Marks & Spencer will invest £95 million into increasing pay for its retail staff, despite facing “cost pressures” from the government.
Starting from 1 April, the pay rate for UK Customer Assistants at Marks & Spencer will increase from £12 to £12.60 per hour, reflecting a 5% rise year on year and a 26% increase since 2022.
The new pay rate of £12.60 per hour is higher than the government’s national living wage of £12.21 per hour.
“Following the Government’s recent increases in tax and national insurance contributions, it’s no secret that M&S and indeed the entire retail sector has some significant cost headwinds to face into in the new financial year,” M&S Chief executive Stuart Machin said.
“However, I have always believed that we should not allow these headwinds to impact our hourly paid colleagues, which is why today, for the third year in a row, we are making a record investment in our retail pay offer.

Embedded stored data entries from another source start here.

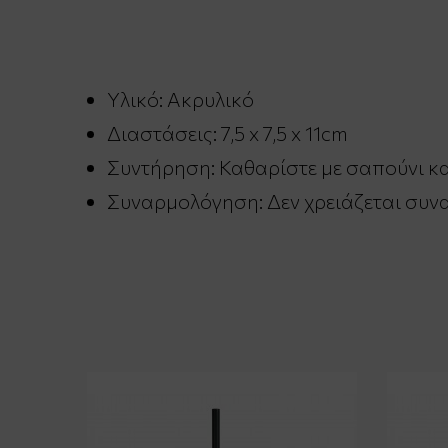
Υλικό: Ακρυλικό
Διαστάσεις: 7,5 x 7,5 x 11cm
Συντήρηση: Καθαρίστε με σαπούνι κα
Συναρμολόγηση: Δεν χρειάζεται συν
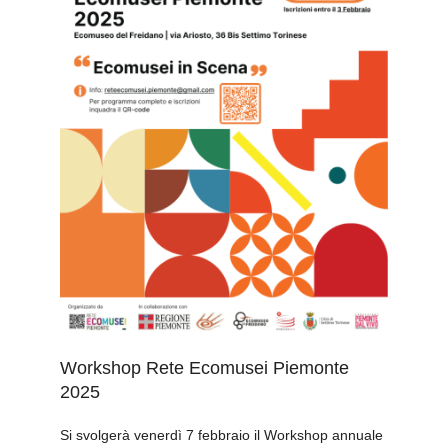
Workshop Rete Ecomusei Piemonte
2025
Si svolgerà venerdì 7 febbraio il Workshop annuale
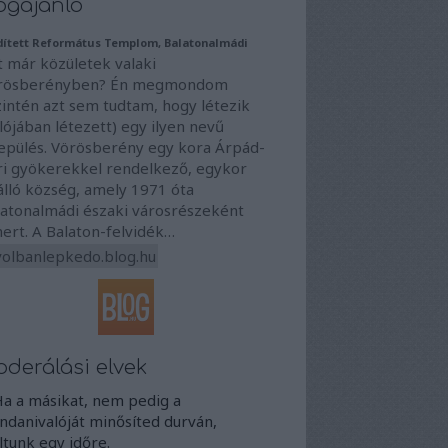
ogajánló
dített Református Templom, Balatonalmádi
t már közületek valaki
rösberényben? Én megmondom
zintén azt sem tudtam, hogy létezik
lójában létezett) egy ilyen nevű
lepülés. Vörösberény egy kora Árpád-
ri gyökerekkel rendelkező, egykor
álló község, amely 1971 óta
latonalmádi északi városrészeként
ert. A Balaton-felvidék…
volbanlepkedo.blog.hu
derálási elvek
Ha a másikat, nem pedig a
danivalóját minősíted durván,
iltunk egy időre.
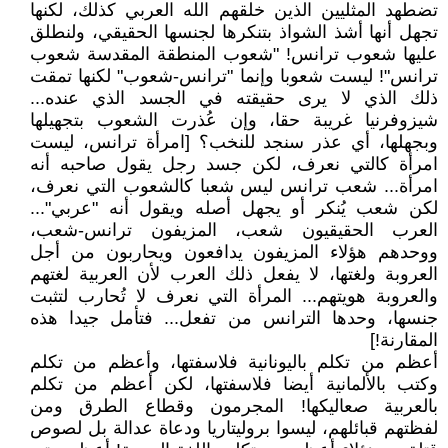
تضطهد المثليين الذين خلقهم الله العربي كذلك، لكنها
تجهل أنها أشذ الشواذ بتنكرها لجنسها الحقيقي، ولنطلق
عليها شعوب ترانس! "شعوب المنطقة المقدسة شعوب
ترانس"! ليست شعوبا وإنما "ترانس-شعوب" لكنها تمقت
ذلك الذي لا يرى حقيقته في الجسد الذي عنده...
شيزوفرنيا غريبة حقا، وإن عُذرت الشعوب بتجهيلها
وبجهلها، أي عذر سنجد للنخب؟ [امرأة ترانس، ليست
امرأة كالتي نعرف، لكن جسد رجل يقول صاحبه أنه
امرأة... شعب ترانس ليس شعبا كالشعوب التي نعرف،
لكن شعب يُنكر أو يجهل أصله ويقول أنه "عربي"...
العرب الحقيقيون شعب، المزيفون ترانس-شعب،
ووحدهم هؤلاء المزيفون يدافعون ويحاربون من أجل
العروبة ولغتها، لا يفعل ذلك العرب لأن العربية لغتهم
والعروبة هويتهم... المرأة التي نعرف لا تُحارب لتثبت
جنسها، وحدها الترانس من تفعل... فتأمل جيدا هذه
المقارنة!]
أعظم من تكلم باليونانية فلاسفتها، وأعظم من تكلم
وكتب بالألمانية أيضا فلاسفتها، لكن أعظم من تكلم
بالعربية صعاليكها! المجرمون وقطاع الطرق ومن
لفظتهم قبائلهم، ليسوا بروليتاريا ودعاة عدالة بل لصوص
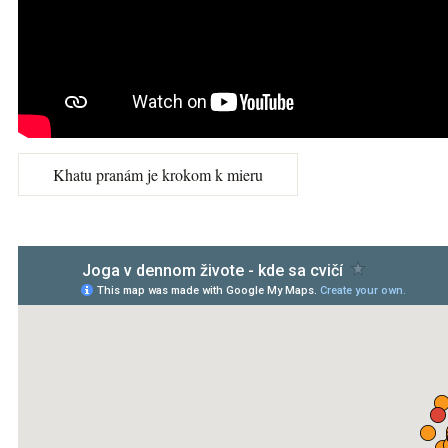
Khatu pranám je krokom k mieru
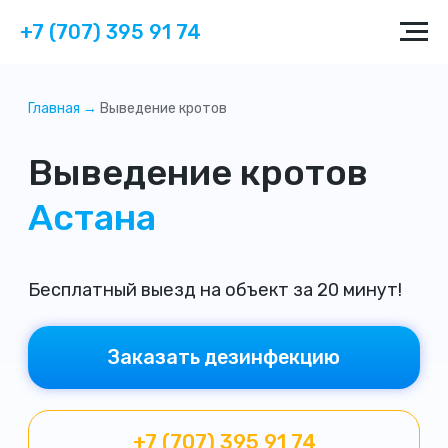
+7 (707) 395 91 74
Главная →
Выведение кротов
Выведение кротов
Астана
Бесплатный выезд на объект за 20 минут!
Заказать дезинфекцию
+7 (707) 395 91 74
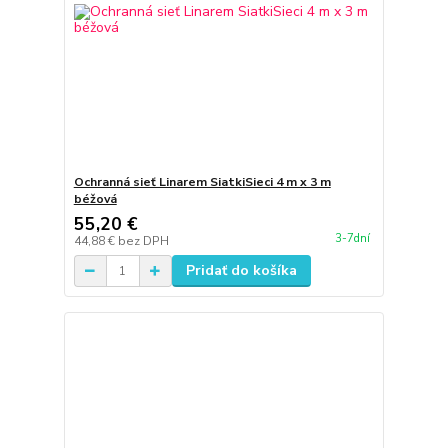
Ochranná sieť Linarem SiatkiSieci 4 m x 3 m
béžová
55,20 €
3-7dní
44,88 €
bez DPH
Pridať do košíka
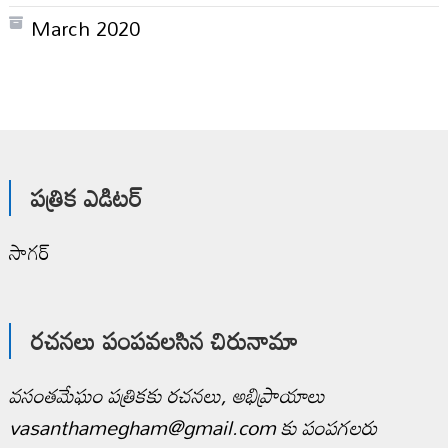
March 2020
పత్రిక ఎడిటర్
సాగర్
రచనలు పంపవలసిన చిరునామా
వసంతమేఘం పత్రికకు రచనలు, అభిప్రాయాలు
vasanthamegham@gmail.com కు పంపగలరు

“This means we have now invested almost £300m in our pay over the past three years, well above the rate of inflation, in addition to our market-leading discount and pension offer for colleagues,” Machin added.
Before this announcement, Marks & Spencer estimated that the increase in employers’ national insurance (NICs) would add £120 million to its wage bill, a figure that is expected to rise further.
The change to NICs, especially the lower threshold, came as a shock to businesses in labor-intensive, part-time reliant sectors like hospitality and retail.
Research from UKHospitality has found that changes to national insurance contributions (NICs) will add £2,500 to the cost of employing the average worker.
Earlier this year, M&S was part of a group of major retailers that warned the Treasury about the risk of hundreds of thousands of job losses in the retail sector due to unsustainable cost hikes.
At the time, Machin stated that “retail is being raided like a piggy bank and it’s unacceptable.”
“The blunt truth is… the budget means UK retail will get smaller,” Machin wrote in The Times, adding that while Reeves’ long-term growth ambitions are welcome “action [needs to be] taken to encourage growth today”.